- Genre: Telenovela
- Created by: Bethel Flores
- Story by: Patricia Palmer
- Directed by: José Acosta; Lorena Maza; Alberto Santini Lara;
- Creative director: Enrique Pineda
- Starring: Mauricio Islas; Ivonne Montero; Regina Torné; Omar Fierro; Gabriela Roel; Anna Ciocchetti;
- Theme music composer: Jorge Avendaño
- Opening theme: "Las leyes del corazón" performed by Ana Gabriel
- Country of origin: Mexico
- Original language: Spanish
- No. of episodes: 175

Production
- Executive producer: José Solano Rodríguez
- Producer: María del Carmen Marcos
- Editors: Miguel Sánchez; Fernando Rodríguez; Rigel Sosa Andrade;
- Camera setup: Multi-camera

Original release
- Network: Azteca Trece
- Release: February 8 – October 8, 2010

Related
- Pasión morena; Entre el amor y el deseo;

= La loba (TV series) =

La Loba (Fierce Angel) is a Mexican telenovela by TV Azteca. It premiered on 2010. The protagonists are the international stars Ivonne Montero and Mauricio Islas. Grand actors such as Regina Torne, Omar Fierro, Anna Ciocchetti, Fernando Becerril, and Marta Aura also included as cast members.

==Original version==
Patricia Palmer created the original Argentine version, Los Angeles No Lloran. It was produced by Patricia Palmer, Alberto Marchi and Alejandro Moser. The original stars are Orlando Carrio and Patricia Palmer. Theme song in this version is also by Patricia Palmer.

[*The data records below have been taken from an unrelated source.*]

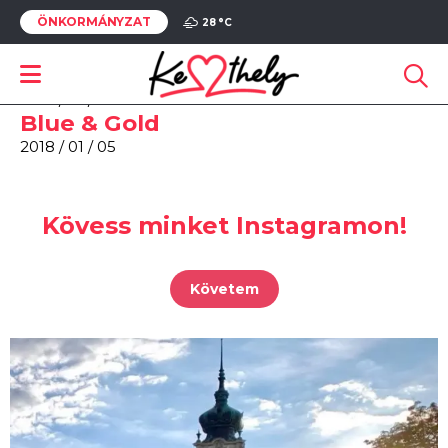
ÖNKORMÁNYZAT
Sorstársak
28 °
C
2019 / 01 / 22
Badacsonyi alkony
2018 / 01 / 08
Blue & Gold
2018 / 01 / 05
Kövess minket Instagramon!
Követem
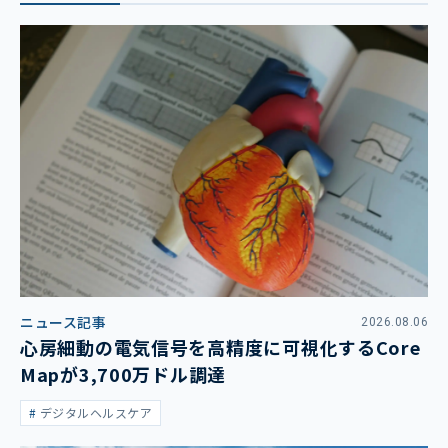
ニュース記事
2026.08.06
心房細動の電気信号を高精度に可視化するCore
Mapが3,700万ドル調達
デジタルヘルスケア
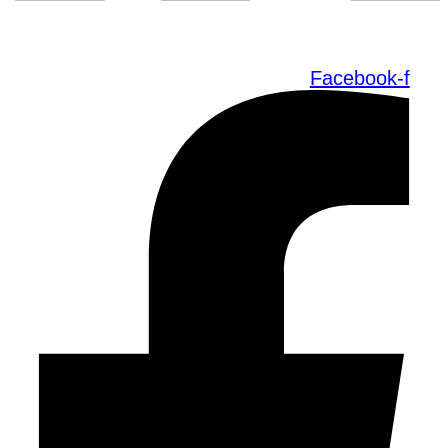
Facebook-f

Patricia Palmer joined the cast as Mina in La Loba.

==Cast==
=== Main ===
- Mauricio Islas as Emiliano Alcázar
- Ivonne Montero as Ángeles Fernández "La Loba"
- Regina Torné as Doña Prudencia Gutiérrez de Alcázar
- Omar Fierro as Ignacio Alcázar
- Gabriela Roel as María Segovia / Lucrecia Aragonés del Águila "La Princesa"
- Anna Ciocchetti as Noelia Torres Velázquez

=== Recurring ===
- Patricia Bernal as Colette Vennua
- Rossana Nájera as Yolanda "Yoli" Contreras
- Mauricio Barcelata as Tito
- Ramiro Huerta as Fabián
- Miguel Ángel Ferriz as Alejandro Alcázar / Antonio Alcázar
- Fernando Becerril as Luis Fernández
- Marta Aura as Teresa Gutiérrez
- Surya MacGregor as Eugenia Torres Velázquez de Alcázar
- Ana Belena as Felicia Yrigoyen Nahman
- Paloma Woolrich as Manuela
- Ana Silvia Garza as Zule
- Sylvia Saenz as María José "Marijo" Alcázar Torres Velázquez
- Luis Miguel Lombana as Salvador Fabiri
- Gabriela Canudas as Claudia Gómez
- Juan Vidal as Alberto Colombo
- Julieta Egurrola as Carmen de la Garza Ruíz "La Güera"
- Javier Díaz Dueñas as Montemayor
- Patricia Palmer as La Mina

==Production==
- Due to success of this telenovela, Azteca Novelas chosen Maricarmen to produce its replacement, Entre el amor y el deseo.
- Mauricio Islas, Regina Torne, Ramiro Huerta and Jorge Luis Vazquez reunite in Cielo rojo, a 2011 telenovela which replaced Entre el amor y el deseo.
- Omar Fierro and Anna Ciocchetti had portrayed villain together in Vuélveme A Querer.
- Ana Belena, Anna Ciocchetti and Gabriela Roel reunite in Huérfanas, a 2011 telenovela.

==Remake==

- La loba was remade as Lara Aishah in Malaysia by Global Station Sdn Bhd, which its last episode premiered 12 January 2017.